In notation form we have TC(Q1, 0) + TC(0, Q2) – TC(Q1, Q2). If this expression > 0 we have economies of scope, If < 0 we have diseconomies of scope, and If = 0 we do not have economies of scope. The degree of scope economies is Sc = {TC(Q1, 0) + TC(0, Q2) – TC(Q1, Q2)} / TC(Q1, Q2). Why do scope economies exist? Particular outputs share common inputs. Example: advertising diet coke with lemon twist also helps classic coke because the brand names are the same.
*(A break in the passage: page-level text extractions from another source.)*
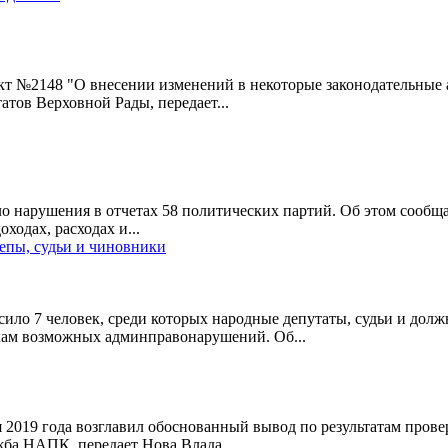
ект №2148 "О внесении изменений в некоторые законодательные
тов Верховной Рады, передает...
 нарушения в отчетах 58 политических партий. Об этом сообща
ходах, расходах и...
епы, судьи и чиновники
о 7 человек, среди которых народные депутаты, судьи и должно
кам возможных админправонарушений. Об...
 2019 года возглавил обоснованный вывод по результатам прове
жба НАПК, передает Нова Влада...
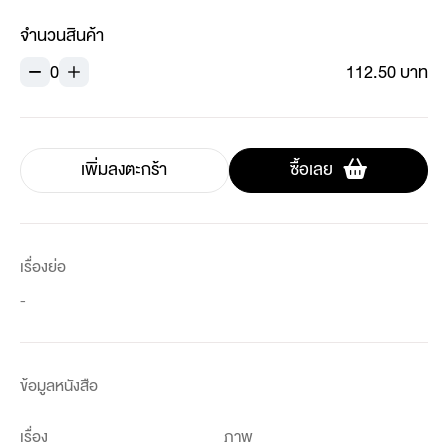
จำนวนสินค้า
0
112.50 บาท
เพิ่มลงตะกร้า
ซื้อเลย
เรื่องย่อ
-
ข้อมูลหนังสือ
เรื่อง
ภาพ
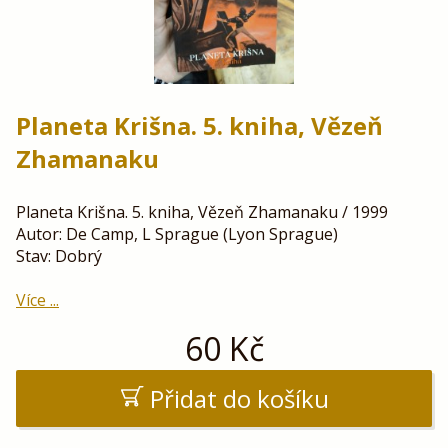
Planeta Krišna. 5. kniha, Vězeň
Zhamanaku
Planeta Krišna. 5. kniha, Vězeň Zhamanaku / 1999
Autor: De Camp, L Sprague (Lyon Sprague)
Stav: Dobrý
Více ...
60
Kč
Přidat do košíku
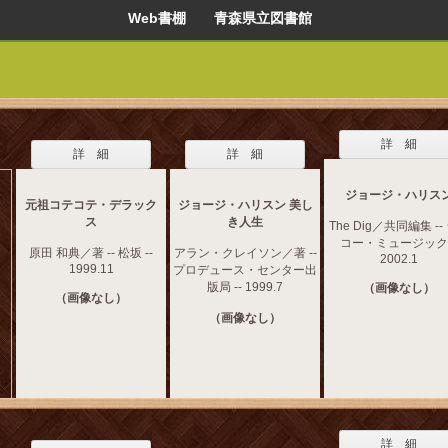
Web書棚 青森県立図書館
詳 細
詳 細
詳 細
ジョージ・ハリス
元祖コテコテ・デラック
ジョージ・ハリスン 美し
ス
き人生
The Dig／共同編集 --
コー・ミュージック 
原田 和典／著 -- 松坂 --
アラン・クレイソン／著 --
2002.1
1999.11
プロデュース・センター出
版局 -- 1999.7
（画像なし）
（画像なし）
（画像なし）
詳 細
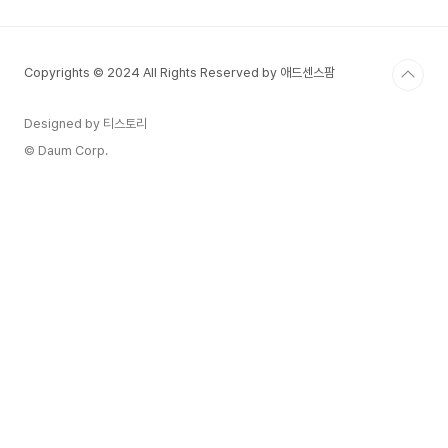
진과 소셜 미디어에서 클릭을 유도하는 제목은 콘텐
츠의 가시성을 크게 높입니다. 특히, SEO가 적용된
제목은 검색 엔진에서 높은 순위를 유지하는 데 중
Copyrights © 2024 All Rights Reserved by 애드센스팜
요한 역할을 합니다. 제목은 독자가 콘텐츠의 핵심
을 즉시 파악할 수 있도록 해야 하며, 키워드를 적절
히 배치해 검색에 최적화된 구조를 가져야 합니다.
Designed by 티스토리
이러한 제목은 콘텐츠..
© Daum Corp.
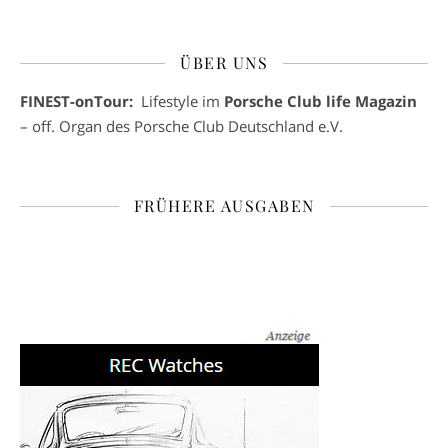
ÜBER UNS
FINEST-onTour:
Lifestyle im
Porsche Club life Magazin
– off. Organ des Porsche Club Deutschland e.V.
FRÜHERE AUSGABEN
Cost complementarities – when increasing the production one good it lowers the marginal cost of producing the other good. Example: Say a multiproduct firm has TC = 100 -0.5Q1Q2 + Q1^2 + Q2^2 In terms of scope economies If Q2 = 0 TC1 = 100 + Q1^2 and if Q1 = 0 TC2 = 100 +Q2^2, Then TC1 + TC2 – TC = 100 + .5Q1Q2 which >0 for Q1 and Q2 greater than 0. So economies of scope exist. In terms of cost complementarities MC1 = -.5Q2 + 2Q1 so if Q2 goes up MC1 goes down, and MC2 = -.5Q1 + 2Q2 so if Q1 goes up MC2 goes down. Thus there are cost complementarities.
If in the example on the previous screen if the firm divested itself of product 2 its cost would become TC = 100 +Q1^2 and its MC would be 2Q1. This MC is more than under the case of cost complementarity.